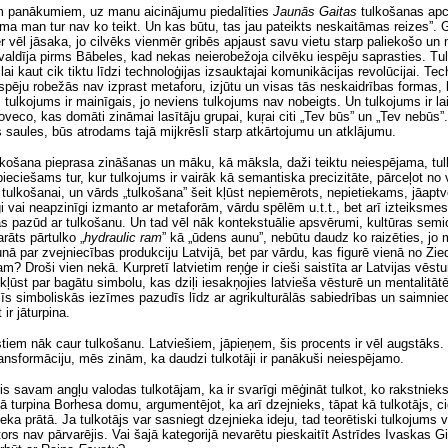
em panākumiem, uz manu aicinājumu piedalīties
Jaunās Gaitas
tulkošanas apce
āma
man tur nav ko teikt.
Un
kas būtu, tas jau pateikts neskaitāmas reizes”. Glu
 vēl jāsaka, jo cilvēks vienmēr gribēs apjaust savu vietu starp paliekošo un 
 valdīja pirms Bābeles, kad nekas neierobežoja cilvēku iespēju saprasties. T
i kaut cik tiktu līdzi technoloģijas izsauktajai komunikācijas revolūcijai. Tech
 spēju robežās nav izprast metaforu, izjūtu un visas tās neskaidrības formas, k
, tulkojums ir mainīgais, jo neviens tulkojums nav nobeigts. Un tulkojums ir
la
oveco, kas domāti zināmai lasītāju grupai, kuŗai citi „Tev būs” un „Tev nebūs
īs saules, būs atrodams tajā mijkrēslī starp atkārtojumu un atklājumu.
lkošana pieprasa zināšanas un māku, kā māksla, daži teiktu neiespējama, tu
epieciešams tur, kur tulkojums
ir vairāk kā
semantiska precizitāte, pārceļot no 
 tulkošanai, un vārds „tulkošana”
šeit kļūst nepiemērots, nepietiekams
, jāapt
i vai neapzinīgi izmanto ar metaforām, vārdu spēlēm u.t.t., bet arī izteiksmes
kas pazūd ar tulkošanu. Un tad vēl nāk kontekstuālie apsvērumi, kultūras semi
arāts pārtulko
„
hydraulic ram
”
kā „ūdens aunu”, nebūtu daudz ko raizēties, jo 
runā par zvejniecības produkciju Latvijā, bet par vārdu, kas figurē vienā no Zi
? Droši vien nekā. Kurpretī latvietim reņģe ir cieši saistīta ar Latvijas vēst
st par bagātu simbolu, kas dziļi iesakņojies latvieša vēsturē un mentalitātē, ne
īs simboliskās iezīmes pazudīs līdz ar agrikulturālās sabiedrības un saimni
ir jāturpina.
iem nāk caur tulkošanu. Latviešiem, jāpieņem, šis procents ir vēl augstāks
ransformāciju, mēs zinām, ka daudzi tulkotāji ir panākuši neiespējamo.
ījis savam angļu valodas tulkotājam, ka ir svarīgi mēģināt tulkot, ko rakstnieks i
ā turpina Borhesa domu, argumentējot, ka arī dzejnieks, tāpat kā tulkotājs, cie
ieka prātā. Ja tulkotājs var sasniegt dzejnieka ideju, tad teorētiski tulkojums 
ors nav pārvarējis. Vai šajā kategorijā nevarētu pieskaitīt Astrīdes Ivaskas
---
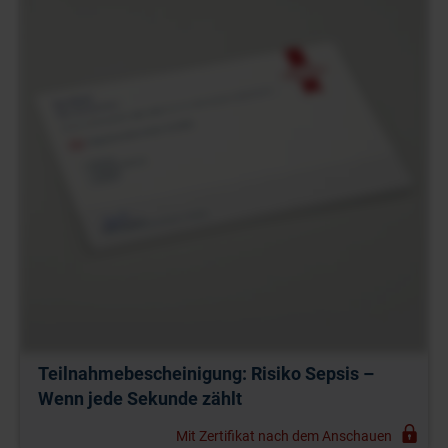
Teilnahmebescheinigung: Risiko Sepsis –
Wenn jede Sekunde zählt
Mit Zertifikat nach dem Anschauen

■ Problem to work on
Copy the lines of the data above exactly as written, beginning with the line containing "ransformāciju, mēs zinām, ka" and ending with the line containing "ieka prātā. Ja", and leave out all other lines.

■ Response to this task
ransformāciju, mēs zinām, ka daudzi tulkotāji ir panākuši neiespējamo.
ījis savam angļu valodas tulkotājam, ka ir svarīgi mēģināt tulkot, ko rakstnieks i
ā turpina Borhesa domu, argumentējot, ka arī dzejnieks, tāpat kā tulkotājs, cie
ieka prātā. Ja tulkotājs var sasniegt dzejnieka ideju, tad teorētiski tulkojums 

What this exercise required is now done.